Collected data
+-------+

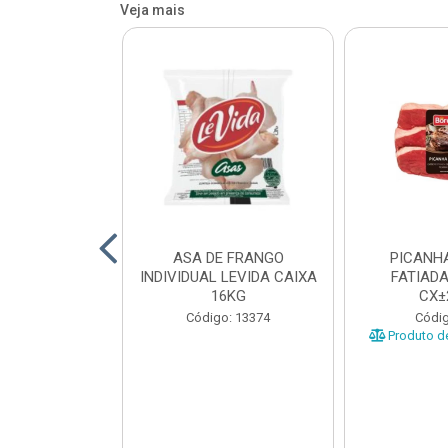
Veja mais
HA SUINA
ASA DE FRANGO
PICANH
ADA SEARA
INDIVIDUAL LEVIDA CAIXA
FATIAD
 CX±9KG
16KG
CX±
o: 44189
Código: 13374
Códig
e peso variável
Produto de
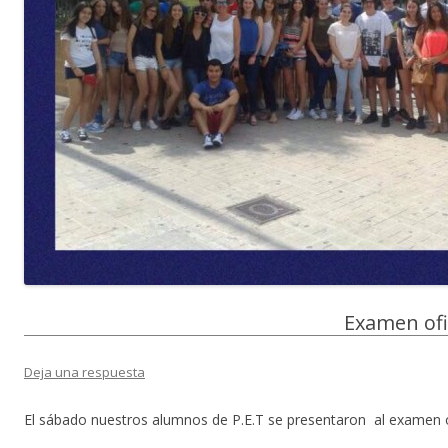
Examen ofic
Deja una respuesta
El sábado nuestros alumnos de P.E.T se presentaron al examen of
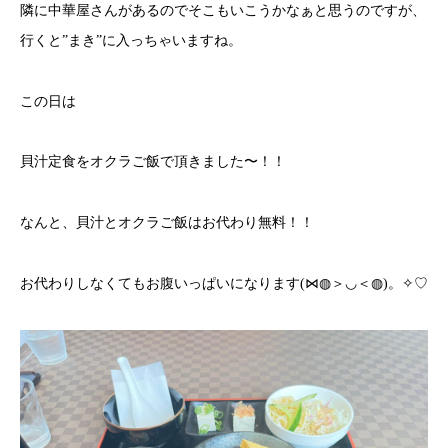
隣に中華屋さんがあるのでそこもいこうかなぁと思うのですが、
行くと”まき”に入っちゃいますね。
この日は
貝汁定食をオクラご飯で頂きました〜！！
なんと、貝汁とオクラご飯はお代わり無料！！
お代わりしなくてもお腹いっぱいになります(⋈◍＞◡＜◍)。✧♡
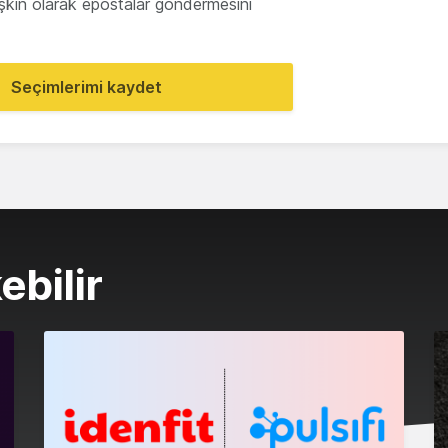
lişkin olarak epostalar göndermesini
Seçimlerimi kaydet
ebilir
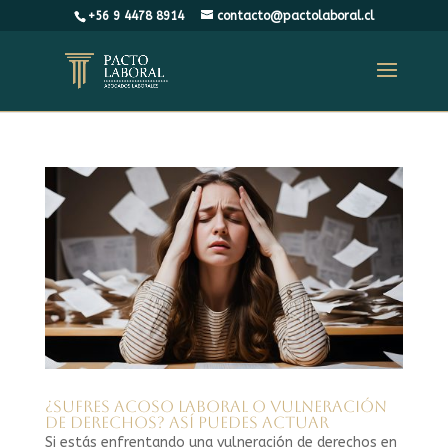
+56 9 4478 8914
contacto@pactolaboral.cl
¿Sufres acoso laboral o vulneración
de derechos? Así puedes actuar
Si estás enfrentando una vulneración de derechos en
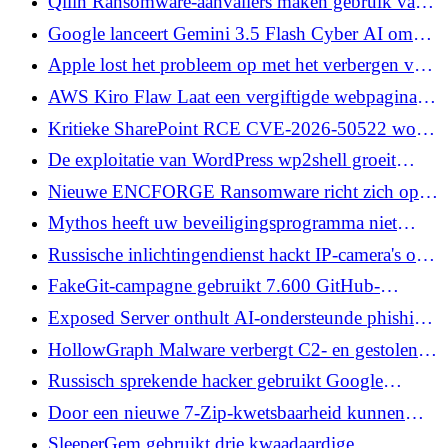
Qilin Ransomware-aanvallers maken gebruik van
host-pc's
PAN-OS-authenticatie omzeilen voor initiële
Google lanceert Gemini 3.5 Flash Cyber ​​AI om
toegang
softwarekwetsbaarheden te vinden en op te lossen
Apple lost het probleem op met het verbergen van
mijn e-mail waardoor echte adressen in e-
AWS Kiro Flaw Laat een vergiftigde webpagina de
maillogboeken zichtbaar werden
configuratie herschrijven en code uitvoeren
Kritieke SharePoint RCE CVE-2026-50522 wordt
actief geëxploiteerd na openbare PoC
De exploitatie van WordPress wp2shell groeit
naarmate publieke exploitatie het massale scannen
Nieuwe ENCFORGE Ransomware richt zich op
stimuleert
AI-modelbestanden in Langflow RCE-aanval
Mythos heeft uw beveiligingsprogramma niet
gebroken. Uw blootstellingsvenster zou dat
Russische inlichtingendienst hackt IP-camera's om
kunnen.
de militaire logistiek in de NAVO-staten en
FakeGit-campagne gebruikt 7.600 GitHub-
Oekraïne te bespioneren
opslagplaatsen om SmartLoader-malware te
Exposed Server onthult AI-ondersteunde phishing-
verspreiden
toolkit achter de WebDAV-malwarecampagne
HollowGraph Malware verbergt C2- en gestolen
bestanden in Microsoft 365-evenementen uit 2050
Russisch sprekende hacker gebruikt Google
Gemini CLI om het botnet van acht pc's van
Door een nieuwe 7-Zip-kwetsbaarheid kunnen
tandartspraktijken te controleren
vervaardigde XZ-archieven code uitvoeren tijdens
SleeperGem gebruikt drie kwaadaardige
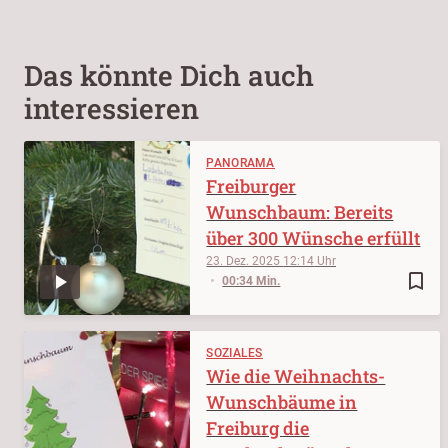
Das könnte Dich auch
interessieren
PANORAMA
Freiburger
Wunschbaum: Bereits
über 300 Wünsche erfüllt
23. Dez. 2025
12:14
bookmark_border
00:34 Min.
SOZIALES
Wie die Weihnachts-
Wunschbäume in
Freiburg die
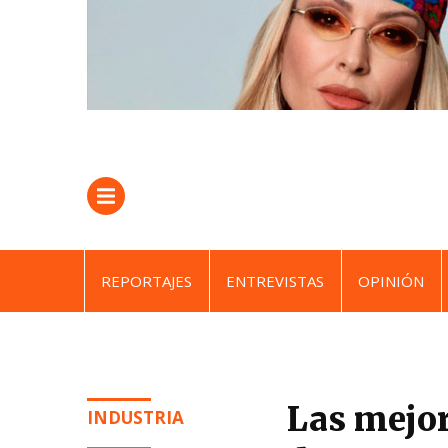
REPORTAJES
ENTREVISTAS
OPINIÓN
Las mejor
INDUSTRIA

+-------+

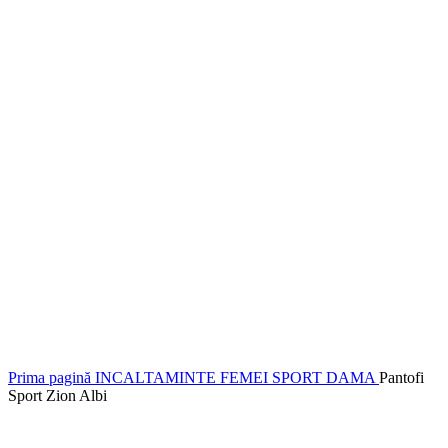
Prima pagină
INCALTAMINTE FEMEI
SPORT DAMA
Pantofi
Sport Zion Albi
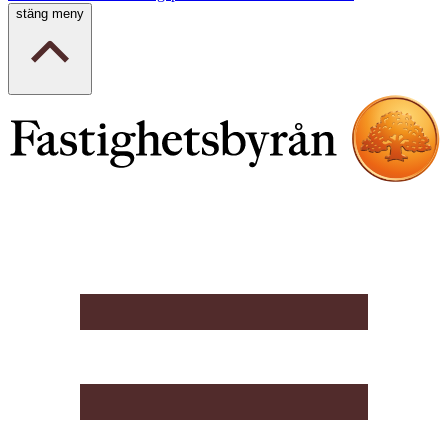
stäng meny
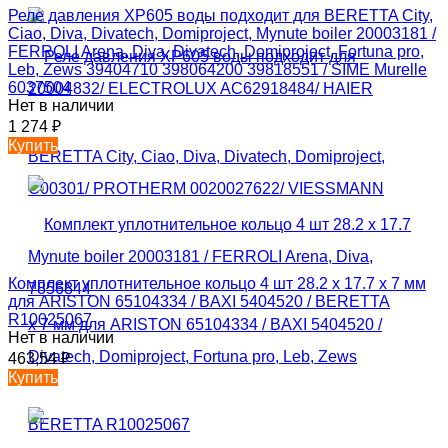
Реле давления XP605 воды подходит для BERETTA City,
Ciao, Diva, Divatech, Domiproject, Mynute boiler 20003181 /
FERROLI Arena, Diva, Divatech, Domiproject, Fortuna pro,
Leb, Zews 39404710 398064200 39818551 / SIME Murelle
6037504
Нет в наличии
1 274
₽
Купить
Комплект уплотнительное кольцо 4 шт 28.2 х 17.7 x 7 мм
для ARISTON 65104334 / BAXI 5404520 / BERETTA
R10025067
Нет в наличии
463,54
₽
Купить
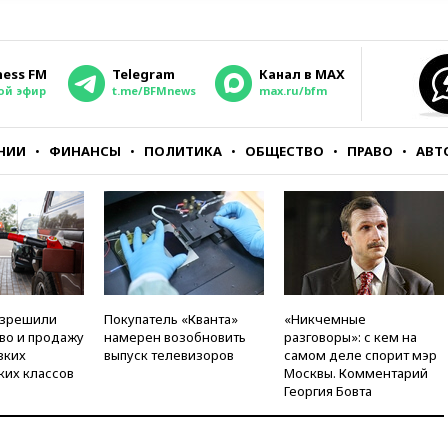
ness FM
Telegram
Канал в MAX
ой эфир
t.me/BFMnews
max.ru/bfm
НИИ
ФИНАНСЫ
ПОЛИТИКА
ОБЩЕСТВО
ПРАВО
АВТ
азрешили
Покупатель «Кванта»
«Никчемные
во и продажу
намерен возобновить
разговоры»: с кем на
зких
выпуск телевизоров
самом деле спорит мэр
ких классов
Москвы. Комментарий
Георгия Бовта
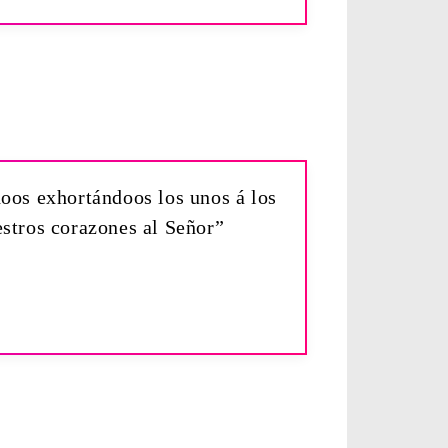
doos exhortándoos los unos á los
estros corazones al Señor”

+-------+

§ **Exercise goal**:
Set down again, word for word, every line from the one with "Leb, Zews 39404710" to the one with "estros corazones al" in the entries above, and omit the pictures.

§ **Solution for this task**:
Leb, Zews 39404710 398064200 39818551 / SIME Murelle
6037504
Нет в наличии
1 274
₽
Купить
Комплект уплотнительное кольцо 4 шт 28.2 х 17.7 x 7 мм
для ARISTON 65104334 / BAXI 5404520 / BERETTA
R10025067
Нет в наличии
463,54
₽
Купить
ness FM
Telegram
Канал в MAX
ой эфир
t.me/BFMnews
max.ru/bfm
НИИ
ФИНАНСЫ
ПОЛИТИКА
ОБЩЕСТВО
ПРАВО
АВТ
азрешили
Покупатель «Кванта»
«Никчемные
во и продажу
намерен возобновить
разговоры»: с кем на
зких
выпуск телевизоров
самом деле спорит мэр
ких классов
Москвы. Комментарий
Георгия Бовта
doos exhortándoos los unos á los
estros corazones al Señor”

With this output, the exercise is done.